Singh is not the first creator to talk about this sense of immense pressure. Other influencers on YouTube, including big names such as Grace Helbig and Alisha Marie, have also decided to take a temporary step back from the platform and internet limelight to re-evaluate.
Over the summer the Toronto native expressed dismay about the difficulty of satisfying YouTube audiences who only ever seem to want more and, in her video, she states that creators should not measure the quality of their material merely by how many views it garners. “That’s why I need to take a little bit of a break to truly re-evaluate what I define my success as, and what I want my legacy to be,” she said. “Because right now it’s not something that I’m proud of.”
Though she is unsure of how long her break will last, Singh does plan on focusing on her non-YouTube-related undertakings – which are abundant. “I’m not making any rules. This might be a one week break. This might be a one month break – I have no idea.”

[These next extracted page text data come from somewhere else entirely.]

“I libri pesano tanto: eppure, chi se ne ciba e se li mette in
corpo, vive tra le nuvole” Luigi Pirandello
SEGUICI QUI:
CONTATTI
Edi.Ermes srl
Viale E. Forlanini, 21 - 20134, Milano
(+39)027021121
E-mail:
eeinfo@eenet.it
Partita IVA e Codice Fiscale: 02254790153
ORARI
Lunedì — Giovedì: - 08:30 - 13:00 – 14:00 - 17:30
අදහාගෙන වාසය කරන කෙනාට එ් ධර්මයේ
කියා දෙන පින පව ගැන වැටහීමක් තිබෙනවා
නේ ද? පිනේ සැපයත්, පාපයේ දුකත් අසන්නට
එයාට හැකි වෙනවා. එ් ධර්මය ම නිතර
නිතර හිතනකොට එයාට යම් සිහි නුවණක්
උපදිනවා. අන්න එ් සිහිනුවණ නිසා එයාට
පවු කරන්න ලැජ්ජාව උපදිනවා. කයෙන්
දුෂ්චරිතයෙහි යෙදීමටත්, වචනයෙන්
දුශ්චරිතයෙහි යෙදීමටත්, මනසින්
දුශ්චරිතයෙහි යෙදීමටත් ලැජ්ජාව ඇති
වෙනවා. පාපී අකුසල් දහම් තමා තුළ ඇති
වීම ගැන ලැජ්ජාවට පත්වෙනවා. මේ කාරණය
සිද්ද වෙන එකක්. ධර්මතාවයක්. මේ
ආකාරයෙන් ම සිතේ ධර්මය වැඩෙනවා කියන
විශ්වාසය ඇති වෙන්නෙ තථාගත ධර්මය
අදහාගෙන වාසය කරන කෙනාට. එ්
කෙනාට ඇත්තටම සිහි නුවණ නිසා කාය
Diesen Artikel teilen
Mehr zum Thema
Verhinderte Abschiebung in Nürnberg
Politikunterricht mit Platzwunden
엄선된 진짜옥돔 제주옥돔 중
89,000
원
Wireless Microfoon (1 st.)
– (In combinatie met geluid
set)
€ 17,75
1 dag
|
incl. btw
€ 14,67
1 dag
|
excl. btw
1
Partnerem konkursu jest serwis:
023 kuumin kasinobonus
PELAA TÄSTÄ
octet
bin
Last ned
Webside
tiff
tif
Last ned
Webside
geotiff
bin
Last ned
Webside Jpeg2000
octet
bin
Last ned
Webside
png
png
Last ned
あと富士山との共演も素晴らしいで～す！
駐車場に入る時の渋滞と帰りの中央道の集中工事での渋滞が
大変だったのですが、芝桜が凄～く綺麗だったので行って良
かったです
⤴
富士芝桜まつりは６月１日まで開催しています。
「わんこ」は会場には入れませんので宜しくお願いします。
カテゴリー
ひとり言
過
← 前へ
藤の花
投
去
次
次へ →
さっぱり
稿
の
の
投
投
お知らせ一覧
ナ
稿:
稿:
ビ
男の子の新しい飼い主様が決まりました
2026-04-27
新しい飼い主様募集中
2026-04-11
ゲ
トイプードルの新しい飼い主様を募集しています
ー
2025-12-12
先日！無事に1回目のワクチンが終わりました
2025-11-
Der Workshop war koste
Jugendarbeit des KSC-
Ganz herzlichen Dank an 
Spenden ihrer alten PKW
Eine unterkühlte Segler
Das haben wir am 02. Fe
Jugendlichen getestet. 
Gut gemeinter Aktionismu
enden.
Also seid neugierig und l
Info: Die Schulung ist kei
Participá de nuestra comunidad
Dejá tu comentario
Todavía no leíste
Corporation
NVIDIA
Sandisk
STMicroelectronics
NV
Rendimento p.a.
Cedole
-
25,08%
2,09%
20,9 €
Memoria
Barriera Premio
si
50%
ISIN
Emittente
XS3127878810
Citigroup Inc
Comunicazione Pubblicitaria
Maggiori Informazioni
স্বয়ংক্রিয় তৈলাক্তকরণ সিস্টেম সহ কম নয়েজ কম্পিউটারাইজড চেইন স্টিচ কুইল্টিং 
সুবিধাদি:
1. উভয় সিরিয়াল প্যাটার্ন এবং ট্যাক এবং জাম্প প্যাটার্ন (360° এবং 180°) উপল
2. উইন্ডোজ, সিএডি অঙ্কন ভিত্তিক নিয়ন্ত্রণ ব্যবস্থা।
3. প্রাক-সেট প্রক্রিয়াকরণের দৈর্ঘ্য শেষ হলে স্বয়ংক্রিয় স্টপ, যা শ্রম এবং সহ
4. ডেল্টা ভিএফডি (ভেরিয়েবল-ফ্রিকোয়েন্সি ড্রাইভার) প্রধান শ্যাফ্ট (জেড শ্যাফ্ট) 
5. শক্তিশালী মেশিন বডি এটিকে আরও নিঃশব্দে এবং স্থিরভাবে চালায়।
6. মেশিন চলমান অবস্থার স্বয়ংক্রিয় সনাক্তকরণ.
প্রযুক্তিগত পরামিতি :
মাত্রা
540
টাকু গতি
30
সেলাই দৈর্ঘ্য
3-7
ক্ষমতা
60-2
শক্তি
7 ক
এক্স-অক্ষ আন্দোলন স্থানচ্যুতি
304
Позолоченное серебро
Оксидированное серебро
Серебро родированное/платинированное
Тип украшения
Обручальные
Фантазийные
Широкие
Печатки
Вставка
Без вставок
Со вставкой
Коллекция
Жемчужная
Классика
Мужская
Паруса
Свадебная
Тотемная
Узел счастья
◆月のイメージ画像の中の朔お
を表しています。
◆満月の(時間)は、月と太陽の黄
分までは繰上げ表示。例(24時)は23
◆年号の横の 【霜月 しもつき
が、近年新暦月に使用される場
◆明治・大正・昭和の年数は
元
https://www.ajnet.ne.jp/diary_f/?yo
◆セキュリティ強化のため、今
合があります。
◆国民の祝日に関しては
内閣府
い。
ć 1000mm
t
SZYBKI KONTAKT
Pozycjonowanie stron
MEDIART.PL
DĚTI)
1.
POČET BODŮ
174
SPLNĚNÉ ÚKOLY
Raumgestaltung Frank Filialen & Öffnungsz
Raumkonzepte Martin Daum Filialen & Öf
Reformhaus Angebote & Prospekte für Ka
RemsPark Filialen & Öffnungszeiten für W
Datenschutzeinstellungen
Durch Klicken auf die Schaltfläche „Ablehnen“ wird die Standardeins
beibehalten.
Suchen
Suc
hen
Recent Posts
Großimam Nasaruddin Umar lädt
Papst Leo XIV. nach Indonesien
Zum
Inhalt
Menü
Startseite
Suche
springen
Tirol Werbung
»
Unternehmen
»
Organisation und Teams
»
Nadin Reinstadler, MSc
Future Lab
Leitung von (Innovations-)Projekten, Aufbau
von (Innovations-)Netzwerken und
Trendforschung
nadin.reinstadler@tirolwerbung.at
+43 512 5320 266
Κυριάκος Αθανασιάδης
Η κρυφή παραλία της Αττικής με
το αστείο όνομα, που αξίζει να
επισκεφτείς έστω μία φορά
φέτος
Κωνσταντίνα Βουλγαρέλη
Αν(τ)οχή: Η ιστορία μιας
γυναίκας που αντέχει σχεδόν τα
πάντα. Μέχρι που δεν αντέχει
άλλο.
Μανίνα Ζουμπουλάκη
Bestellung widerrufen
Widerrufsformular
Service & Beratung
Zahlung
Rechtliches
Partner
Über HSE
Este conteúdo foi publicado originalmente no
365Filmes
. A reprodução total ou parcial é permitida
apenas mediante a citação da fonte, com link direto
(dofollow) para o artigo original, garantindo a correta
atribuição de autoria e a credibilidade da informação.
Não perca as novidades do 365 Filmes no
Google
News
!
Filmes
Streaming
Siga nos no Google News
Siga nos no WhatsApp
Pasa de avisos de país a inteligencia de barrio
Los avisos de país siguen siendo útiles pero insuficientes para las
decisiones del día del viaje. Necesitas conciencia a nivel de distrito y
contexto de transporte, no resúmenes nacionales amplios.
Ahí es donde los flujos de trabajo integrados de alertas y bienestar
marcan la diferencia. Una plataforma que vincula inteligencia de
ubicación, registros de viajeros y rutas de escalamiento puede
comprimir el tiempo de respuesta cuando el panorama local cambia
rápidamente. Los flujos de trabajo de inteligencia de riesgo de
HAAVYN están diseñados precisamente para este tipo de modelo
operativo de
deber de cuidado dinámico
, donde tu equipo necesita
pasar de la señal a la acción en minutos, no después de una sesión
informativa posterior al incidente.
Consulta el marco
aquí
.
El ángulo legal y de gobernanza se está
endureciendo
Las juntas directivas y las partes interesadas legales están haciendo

In the past year, she has jump-started her own production studio, Unicorn Island Productions, and headed the United Nations’ Social Good Summit (where she holds the position as the first-ever Goodwill Ambassador to UNICEF to emerge from the digital space). She also acted in HBO’s Fahrenheit 451, walked a New York Fashion Week runway and was named a number one New York Times bestselling author. And these are just a few of the many outside projects in which she has participated.
In her video, Singh admitted to feeling anxious and afraid of taking a break, for the same reason many other digital influencers fear – that their audience will find someone else to watch and that their view and subscriber numbers will drop and cause YouTube’s notoriously unpredictable algorithm to work against them. However, social media indicates that Singh’s fans are very supportive of her decision to take a break.
With the profusion of “digital celebrities”, anyone with a camera and wifi connection has the potential to become the next big internet sensation, but what is often not considered is the immense pressure placed on celebrities to continually create content that will keep audiences interested, loyal and hungry for more, video after video.
Kudos to Lilly Singh for coming to her own rescue and being her own Superwoman. She is helping to create an awareness that influencers are real people with feelings, goals, and struggles, and reminding us all that it is perfectly acceptable (and healthy) to take time to recharge and re-evaluate what truly makes us happy.